What you should do
Tally the lines of these entries that include "ODIS"; respond with only that tally.

════════

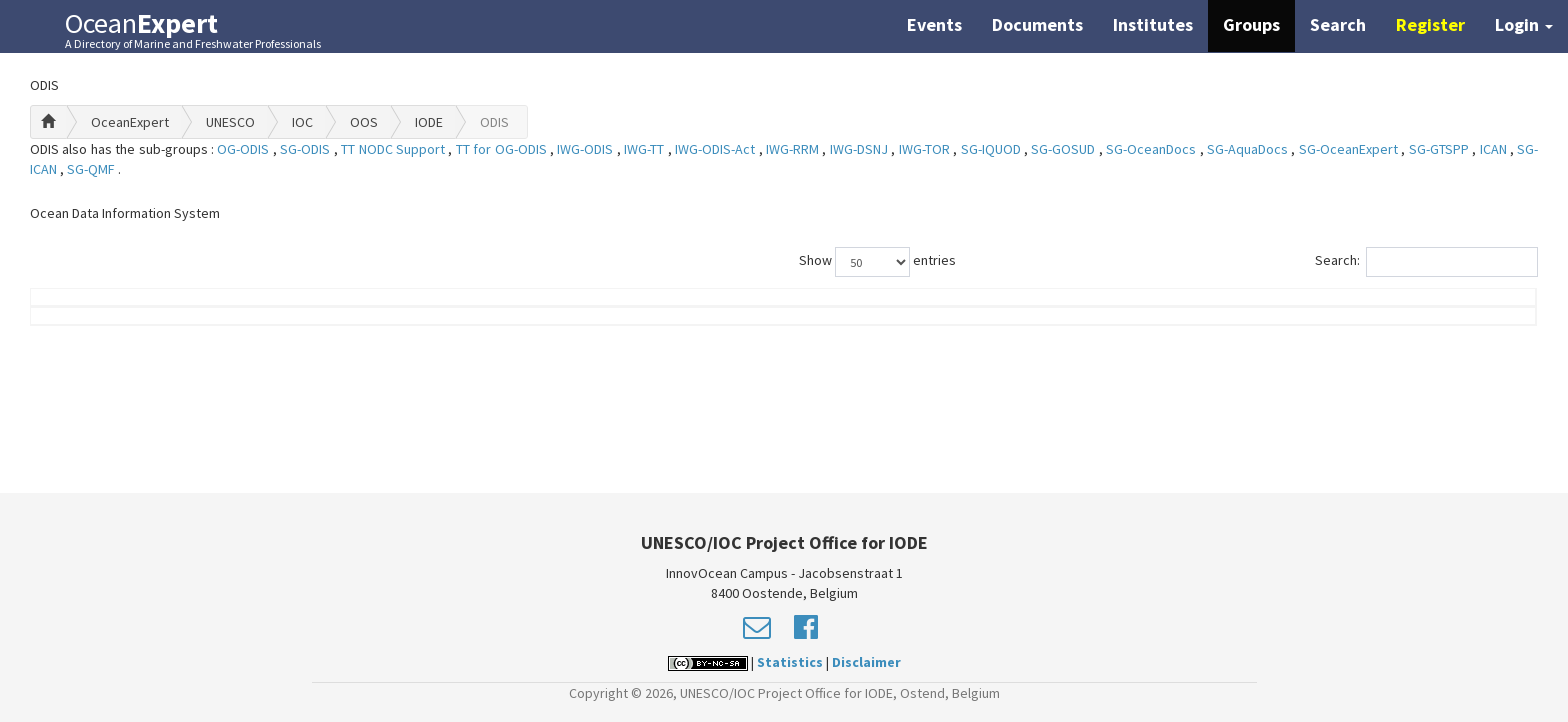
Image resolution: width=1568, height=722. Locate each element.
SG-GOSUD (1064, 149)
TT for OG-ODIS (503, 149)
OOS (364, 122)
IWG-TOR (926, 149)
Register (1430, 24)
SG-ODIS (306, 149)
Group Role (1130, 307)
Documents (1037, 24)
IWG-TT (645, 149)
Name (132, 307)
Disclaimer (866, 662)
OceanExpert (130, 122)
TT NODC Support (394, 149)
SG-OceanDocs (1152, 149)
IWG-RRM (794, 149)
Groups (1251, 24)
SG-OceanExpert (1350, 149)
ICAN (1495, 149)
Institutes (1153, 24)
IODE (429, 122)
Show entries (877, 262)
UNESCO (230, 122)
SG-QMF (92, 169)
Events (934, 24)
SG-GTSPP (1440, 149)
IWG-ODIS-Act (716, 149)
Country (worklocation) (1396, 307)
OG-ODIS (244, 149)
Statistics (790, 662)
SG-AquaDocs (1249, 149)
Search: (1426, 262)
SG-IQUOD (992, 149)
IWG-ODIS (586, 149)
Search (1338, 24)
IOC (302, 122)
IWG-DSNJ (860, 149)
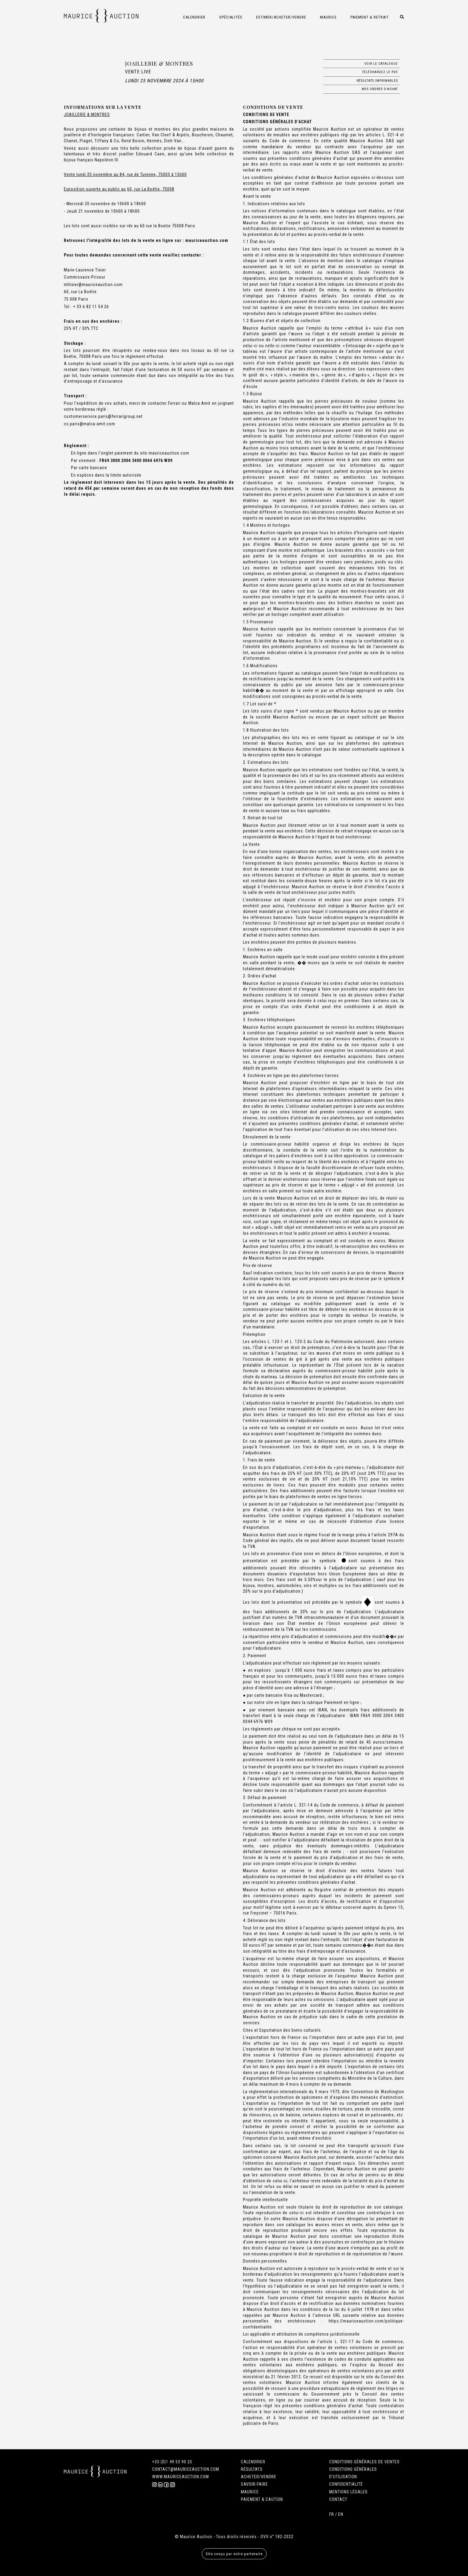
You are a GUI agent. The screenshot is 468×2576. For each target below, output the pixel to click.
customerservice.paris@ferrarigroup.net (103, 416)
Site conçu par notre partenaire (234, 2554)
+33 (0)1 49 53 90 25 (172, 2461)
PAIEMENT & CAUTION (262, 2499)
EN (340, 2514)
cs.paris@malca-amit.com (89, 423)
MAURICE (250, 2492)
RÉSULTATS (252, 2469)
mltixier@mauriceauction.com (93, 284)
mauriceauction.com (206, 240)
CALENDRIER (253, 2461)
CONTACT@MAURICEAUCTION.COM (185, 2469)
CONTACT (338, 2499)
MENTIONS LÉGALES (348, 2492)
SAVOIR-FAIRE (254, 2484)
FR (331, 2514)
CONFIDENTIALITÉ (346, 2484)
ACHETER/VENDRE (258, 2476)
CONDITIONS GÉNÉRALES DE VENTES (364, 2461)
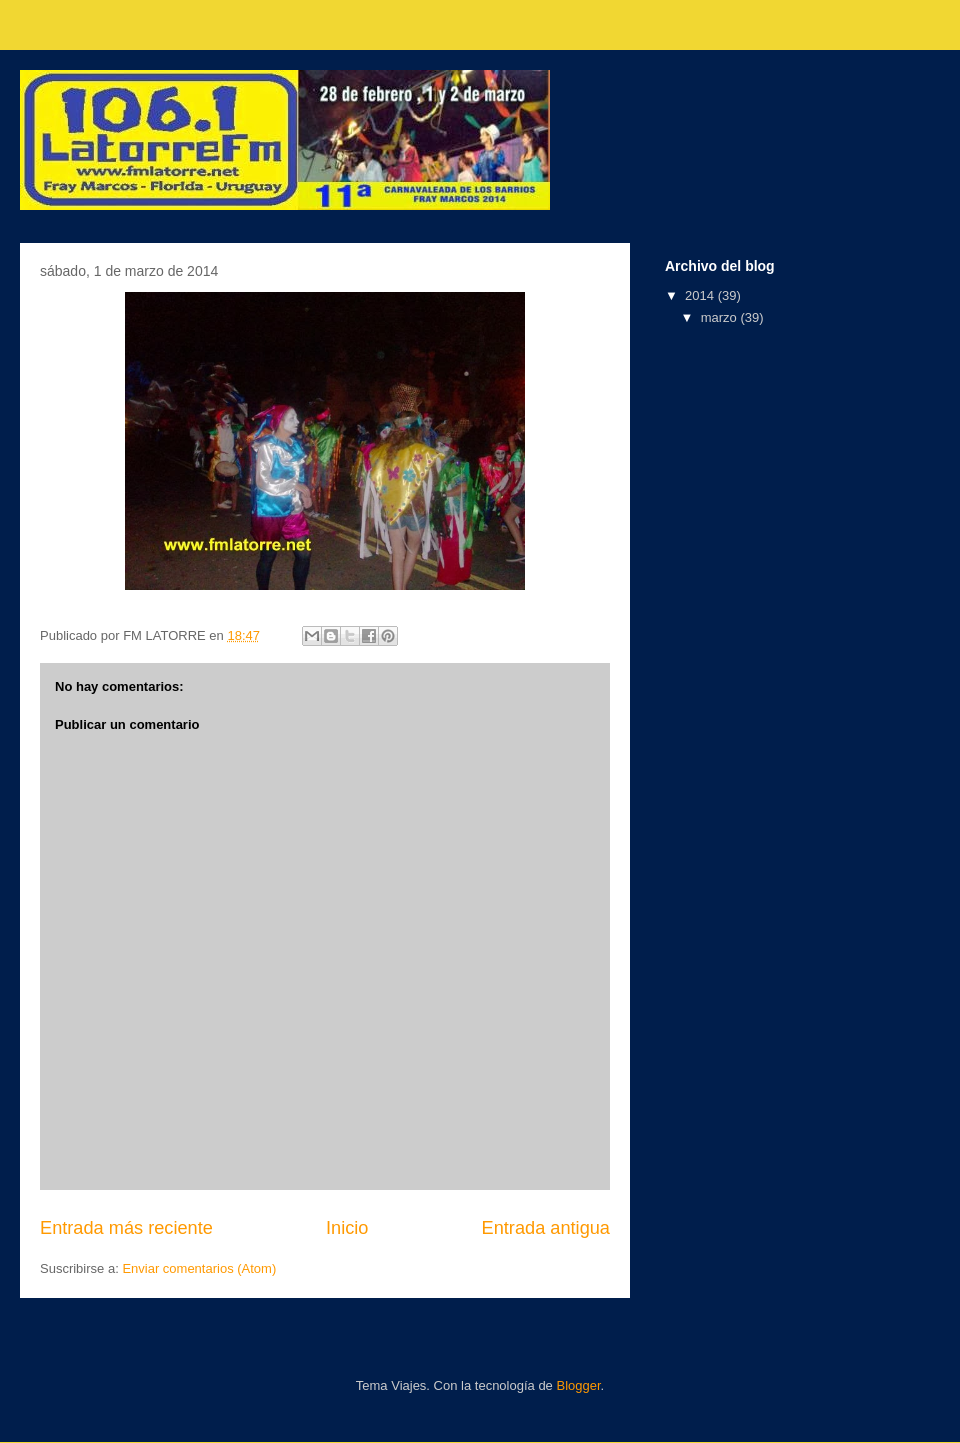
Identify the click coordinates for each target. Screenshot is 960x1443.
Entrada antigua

════════

Task answer
5